When I say “most interactive professionals”, I’m referring to the voices I’ve come across on blogs, twitter, and some searches. It’s not a scientific sample, by any means. However, the rush to harsh judgement, and the lack of any real in-depth looks, makes me suspicious. In our daily work, we spend hours and hours watching users look at slightly varying shades of color, or small pixel level adjustments to improve the performance of a page by .5%. We spend hours and hours speculating about what features the next OSX release might have, and then many more hours evaluating them. But, for the XO, it seems like we have it all worked out in 20 minutes or from the press coverage.
I wish there were people out there who were explicitly evaluating the XO against: 1) the educational approach driving the project; and 2) research addressing how kids approach computers for the first time.

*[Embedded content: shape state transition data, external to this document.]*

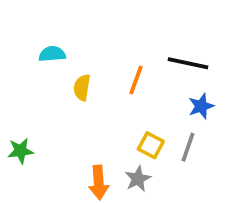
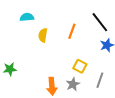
black line: (188, 63) -> (100, 22), turned 40
gray line: (188, 147) -> (100, 80), moved

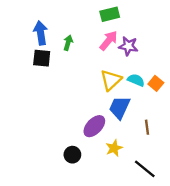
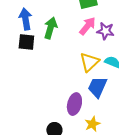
green arrow: (68, 43) -> (50, 28), size x1.5
purple ellipse: (94, 126) -> (74, 104), turned -30

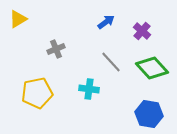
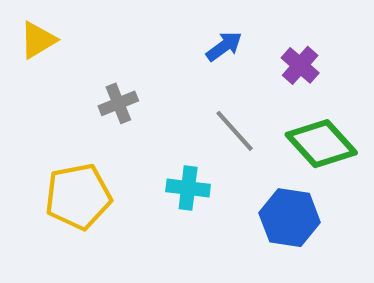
blue hexagon: (149, 114) -> (290, 218), moved

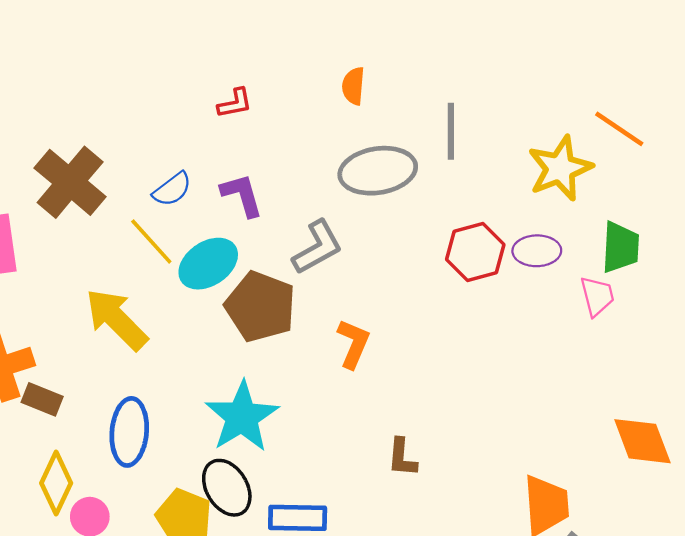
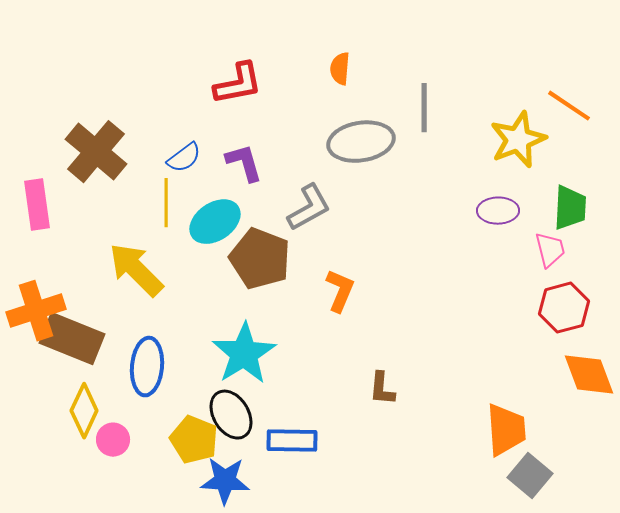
red L-shape: (235, 103) -> (238, 84), size x1.6
yellow line: (151, 242) -> (166, 203), turned 42
red hexagon: (475, 252) -> (564, 308), moved
brown rectangle: (42, 399) -> (72, 339), size x1.8

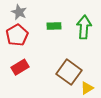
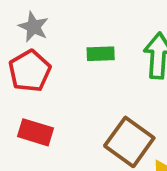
red rectangle: (20, 67) -> (35, 132), turned 48

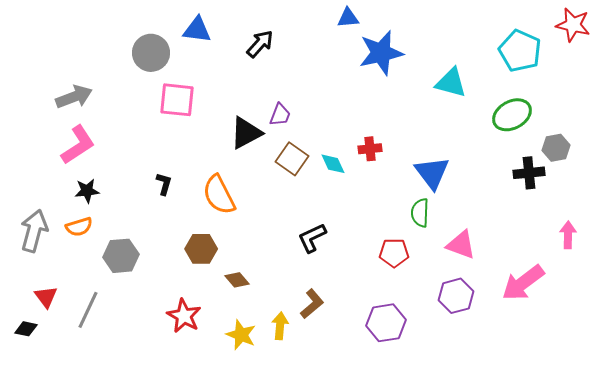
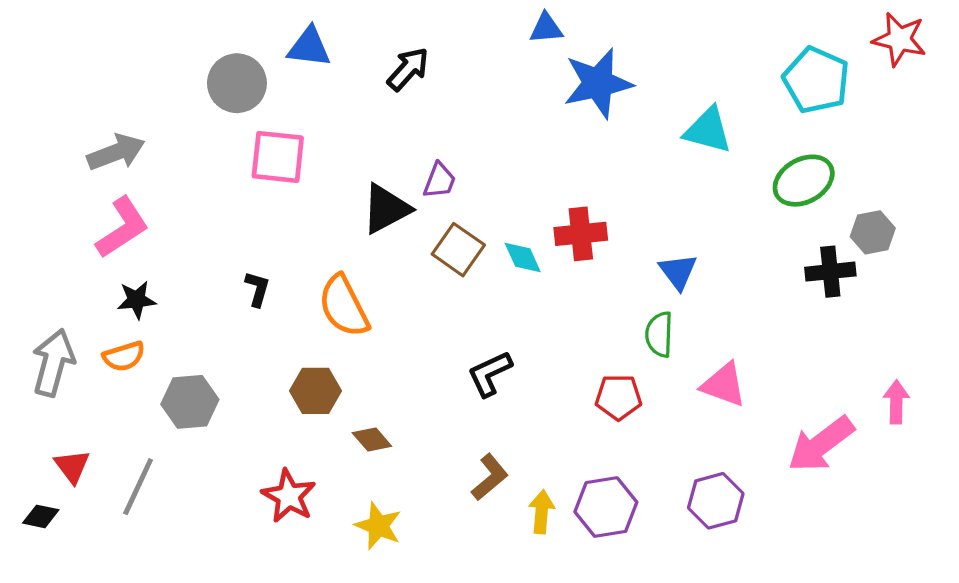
red cross: (370, 149) -> (581, 234), size x1.4
blue triangle: (432, 173) -> (678, 272), size x0.7
pink arrow: (568, 235) -> (896, 402), moved
purple hexagon: (456, 296) -> (716, 501), moved
yellow arrow: (280, 326) -> (542, 512), moved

The first point refers to constructivism, an educational theory which can be summarized crudely (to the point of coarse vulgarity) as kids grow cognitively by doing things rather than simply being taught. There’s too much to cover in a blog post, but even Papert’s summary is better than nothing:
The word constructionism is a mnemonic for two aspects of the theory of science education… From constructivist theories of psychology we take a view of learning as a reconstruction rather than as a transmission of knowledge. Then we extend the idea of manipulative materials to the idea that learning is most effective when part of an activity the learner experiences as [the construction of] a meaningful product. [italics mine]
The constructivist point of an XO, and there are other points (such as providing digital textbooks via the internet), is to get kids building and making things with a computer. I haven’t dug deep into the literature, but there are some places that look at the tools underlying this approach and how well they work: Life-Long Kindergarten, the Maine Laptop Initiative, and the robotics-in-school wave sparked by LEGO’s Mindstorms. Experiments like this are, by nature, hard to conduct. The lab is usually restricted to a single classroom, maybe a school district, or, at best, one state. I would love to hear designers and others talk about this.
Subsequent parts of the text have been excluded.